Each faculty also has a small library administratively linked to the central library.

==Sports==
USTHB has a martial arts club run by volunteers, and an agreement with the Olympic complex for the use of the Olympic swimming pool by the university students. It has a football team, and the USTHB basketball team participated in the National Collegiate Athletic competition. It also has many small student run sports clubs such as Club Riders USTHB; which frequently organizes bike riding events as well as kayaking events in the university's artificial lake.

Many prominent Algerian athletes are students of the university such as karate player Louisa Abourich; which had won the bronze medal in the 2026 karate one premier league Rabat in the category Female Kumite -55kg.

==Ranking==
In 2025, according to U.S. News & World Report The university is the 2nd best in Algeria, the 1967th in the world, and the 91st in Africa.
The computer science faculty was ranked the 945th best university for computer science in the world.
The engineering faculties ranked the university as the 1053rd best university in the world in engineering majors

== Notable people ==

=== Alumni ===
Many prominent Algerian figures in science, politics, and culture have studied at USTHB.

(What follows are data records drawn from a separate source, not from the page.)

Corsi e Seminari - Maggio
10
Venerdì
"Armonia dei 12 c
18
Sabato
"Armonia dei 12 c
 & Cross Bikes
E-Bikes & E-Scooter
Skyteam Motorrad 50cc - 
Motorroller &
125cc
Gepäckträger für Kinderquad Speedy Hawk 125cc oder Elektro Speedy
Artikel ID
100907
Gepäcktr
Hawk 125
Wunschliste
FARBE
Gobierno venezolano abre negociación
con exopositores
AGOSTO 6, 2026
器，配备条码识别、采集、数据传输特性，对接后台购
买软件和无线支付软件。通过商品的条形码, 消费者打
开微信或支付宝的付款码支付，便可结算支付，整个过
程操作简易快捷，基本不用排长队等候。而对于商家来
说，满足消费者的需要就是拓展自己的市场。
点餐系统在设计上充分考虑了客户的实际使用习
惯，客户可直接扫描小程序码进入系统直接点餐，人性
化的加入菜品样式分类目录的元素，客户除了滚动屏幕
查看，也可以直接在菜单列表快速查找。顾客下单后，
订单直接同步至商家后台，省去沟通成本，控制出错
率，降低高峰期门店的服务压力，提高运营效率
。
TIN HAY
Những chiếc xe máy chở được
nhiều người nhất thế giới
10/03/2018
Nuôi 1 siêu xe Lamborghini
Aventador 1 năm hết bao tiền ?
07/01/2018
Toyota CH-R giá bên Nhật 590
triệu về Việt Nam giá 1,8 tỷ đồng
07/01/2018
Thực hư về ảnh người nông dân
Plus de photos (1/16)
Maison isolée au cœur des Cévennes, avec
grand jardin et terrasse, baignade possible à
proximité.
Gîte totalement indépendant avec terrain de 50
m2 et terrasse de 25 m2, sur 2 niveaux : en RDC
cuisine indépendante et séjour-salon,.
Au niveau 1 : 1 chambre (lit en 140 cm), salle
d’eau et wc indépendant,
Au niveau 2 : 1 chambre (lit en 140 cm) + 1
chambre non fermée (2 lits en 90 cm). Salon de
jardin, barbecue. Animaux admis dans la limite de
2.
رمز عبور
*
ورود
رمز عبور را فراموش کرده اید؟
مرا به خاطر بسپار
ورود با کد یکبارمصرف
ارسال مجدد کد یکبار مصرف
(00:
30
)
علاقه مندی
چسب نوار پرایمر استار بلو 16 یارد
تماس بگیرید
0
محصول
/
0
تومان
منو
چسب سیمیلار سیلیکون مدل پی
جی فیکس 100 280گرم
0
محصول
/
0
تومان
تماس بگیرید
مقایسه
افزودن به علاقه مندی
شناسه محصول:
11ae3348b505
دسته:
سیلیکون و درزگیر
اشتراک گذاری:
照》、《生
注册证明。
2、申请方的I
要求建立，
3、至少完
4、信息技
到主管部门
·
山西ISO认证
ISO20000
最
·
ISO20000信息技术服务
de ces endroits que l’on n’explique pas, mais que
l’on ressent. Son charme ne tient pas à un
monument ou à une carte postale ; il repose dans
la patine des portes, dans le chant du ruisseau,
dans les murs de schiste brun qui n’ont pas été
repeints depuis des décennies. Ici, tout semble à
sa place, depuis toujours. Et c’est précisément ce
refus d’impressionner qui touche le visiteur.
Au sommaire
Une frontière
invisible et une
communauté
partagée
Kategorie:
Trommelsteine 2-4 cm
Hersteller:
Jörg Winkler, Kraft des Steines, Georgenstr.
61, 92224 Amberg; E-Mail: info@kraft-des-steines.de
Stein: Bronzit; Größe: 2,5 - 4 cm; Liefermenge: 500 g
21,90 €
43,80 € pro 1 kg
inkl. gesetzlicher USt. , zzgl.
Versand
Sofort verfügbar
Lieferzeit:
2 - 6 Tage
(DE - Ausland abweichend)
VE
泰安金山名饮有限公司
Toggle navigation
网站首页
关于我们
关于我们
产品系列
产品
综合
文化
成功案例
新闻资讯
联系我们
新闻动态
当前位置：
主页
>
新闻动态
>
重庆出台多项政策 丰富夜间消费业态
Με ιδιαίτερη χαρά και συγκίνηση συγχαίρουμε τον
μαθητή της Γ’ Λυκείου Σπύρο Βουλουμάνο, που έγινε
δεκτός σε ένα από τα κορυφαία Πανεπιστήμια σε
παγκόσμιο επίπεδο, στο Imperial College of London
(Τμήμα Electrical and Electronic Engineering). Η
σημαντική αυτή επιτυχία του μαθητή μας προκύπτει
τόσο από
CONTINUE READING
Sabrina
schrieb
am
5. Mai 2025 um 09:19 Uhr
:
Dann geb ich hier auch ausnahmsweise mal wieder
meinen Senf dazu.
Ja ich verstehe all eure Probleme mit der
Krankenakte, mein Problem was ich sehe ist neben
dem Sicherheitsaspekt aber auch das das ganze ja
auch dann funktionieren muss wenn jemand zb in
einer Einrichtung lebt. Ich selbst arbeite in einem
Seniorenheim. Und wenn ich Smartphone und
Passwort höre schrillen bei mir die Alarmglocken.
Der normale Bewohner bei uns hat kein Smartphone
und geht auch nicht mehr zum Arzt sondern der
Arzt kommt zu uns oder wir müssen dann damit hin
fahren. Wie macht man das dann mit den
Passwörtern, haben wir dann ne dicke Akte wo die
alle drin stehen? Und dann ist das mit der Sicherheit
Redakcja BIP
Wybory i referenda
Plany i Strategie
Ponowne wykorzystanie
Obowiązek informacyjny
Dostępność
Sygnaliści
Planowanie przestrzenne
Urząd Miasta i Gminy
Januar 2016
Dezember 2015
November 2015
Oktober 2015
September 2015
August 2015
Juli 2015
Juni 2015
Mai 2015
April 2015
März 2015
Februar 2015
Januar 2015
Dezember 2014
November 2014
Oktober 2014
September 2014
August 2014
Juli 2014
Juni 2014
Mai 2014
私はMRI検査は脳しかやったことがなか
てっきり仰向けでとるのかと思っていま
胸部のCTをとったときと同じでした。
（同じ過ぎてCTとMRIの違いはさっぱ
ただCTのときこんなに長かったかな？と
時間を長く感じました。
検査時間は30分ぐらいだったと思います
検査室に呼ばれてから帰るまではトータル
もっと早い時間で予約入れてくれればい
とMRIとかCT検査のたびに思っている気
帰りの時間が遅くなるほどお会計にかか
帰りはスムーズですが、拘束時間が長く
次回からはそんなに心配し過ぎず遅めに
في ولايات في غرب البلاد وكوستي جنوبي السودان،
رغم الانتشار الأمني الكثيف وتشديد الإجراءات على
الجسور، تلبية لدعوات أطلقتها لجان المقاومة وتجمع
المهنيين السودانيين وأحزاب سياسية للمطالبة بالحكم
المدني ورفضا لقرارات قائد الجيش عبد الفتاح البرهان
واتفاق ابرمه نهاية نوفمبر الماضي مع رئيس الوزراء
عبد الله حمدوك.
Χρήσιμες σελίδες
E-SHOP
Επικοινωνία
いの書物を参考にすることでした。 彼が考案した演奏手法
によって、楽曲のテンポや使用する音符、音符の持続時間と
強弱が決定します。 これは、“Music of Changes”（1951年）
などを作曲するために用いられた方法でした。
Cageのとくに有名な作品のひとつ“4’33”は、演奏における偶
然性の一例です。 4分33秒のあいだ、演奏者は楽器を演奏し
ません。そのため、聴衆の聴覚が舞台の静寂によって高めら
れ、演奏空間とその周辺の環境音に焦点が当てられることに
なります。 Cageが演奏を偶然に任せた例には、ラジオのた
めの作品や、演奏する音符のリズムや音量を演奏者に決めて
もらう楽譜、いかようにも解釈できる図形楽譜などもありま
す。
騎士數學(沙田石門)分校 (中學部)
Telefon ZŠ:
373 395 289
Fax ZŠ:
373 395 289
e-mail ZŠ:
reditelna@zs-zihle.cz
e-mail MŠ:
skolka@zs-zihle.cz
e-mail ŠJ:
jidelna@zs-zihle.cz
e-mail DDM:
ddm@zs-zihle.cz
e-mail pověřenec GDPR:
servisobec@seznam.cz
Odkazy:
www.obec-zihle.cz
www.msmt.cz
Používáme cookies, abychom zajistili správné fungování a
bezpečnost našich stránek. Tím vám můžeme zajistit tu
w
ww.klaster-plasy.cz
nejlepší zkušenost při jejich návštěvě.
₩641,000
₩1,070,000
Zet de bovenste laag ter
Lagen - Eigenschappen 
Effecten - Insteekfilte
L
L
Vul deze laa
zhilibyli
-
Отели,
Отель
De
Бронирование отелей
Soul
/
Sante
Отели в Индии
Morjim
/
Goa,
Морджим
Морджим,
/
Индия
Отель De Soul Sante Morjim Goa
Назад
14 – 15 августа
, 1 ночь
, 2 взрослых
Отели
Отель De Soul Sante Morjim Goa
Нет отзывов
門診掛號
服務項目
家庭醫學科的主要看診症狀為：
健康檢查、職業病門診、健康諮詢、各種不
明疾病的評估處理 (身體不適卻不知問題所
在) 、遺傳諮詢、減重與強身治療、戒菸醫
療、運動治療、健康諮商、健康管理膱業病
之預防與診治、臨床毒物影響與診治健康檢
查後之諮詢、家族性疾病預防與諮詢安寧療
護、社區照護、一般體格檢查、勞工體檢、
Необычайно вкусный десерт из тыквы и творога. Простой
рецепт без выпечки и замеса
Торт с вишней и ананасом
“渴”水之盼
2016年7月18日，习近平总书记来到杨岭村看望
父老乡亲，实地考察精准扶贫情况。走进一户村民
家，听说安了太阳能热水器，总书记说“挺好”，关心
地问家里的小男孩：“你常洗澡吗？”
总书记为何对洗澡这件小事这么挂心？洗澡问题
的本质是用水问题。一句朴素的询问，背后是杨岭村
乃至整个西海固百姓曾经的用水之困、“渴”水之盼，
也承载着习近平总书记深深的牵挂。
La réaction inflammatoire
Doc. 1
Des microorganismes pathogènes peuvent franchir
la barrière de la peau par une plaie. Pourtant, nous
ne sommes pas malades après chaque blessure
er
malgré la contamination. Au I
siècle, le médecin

- Noureddine Melikechi — Atomic, molecular, and optical physicist.
- Belgacem Haba — Microelectronics researcher.
- Nabila Aghanim — Astrophysicist, Director of Research at the CNRS.
- Yasmine Belkaid — Immunologist, Senior Investigator at the NIAID.
- Mohamed Arkab — Engineer and politician.
- Baâziz Achour — Telecommunications engineer (Qualcomm).
- Hamza Bendelladj — Computer scientist / hacker.
- Faïrouz Malek — Particle physicist, researcher at the CNRS involved in CERN experiments.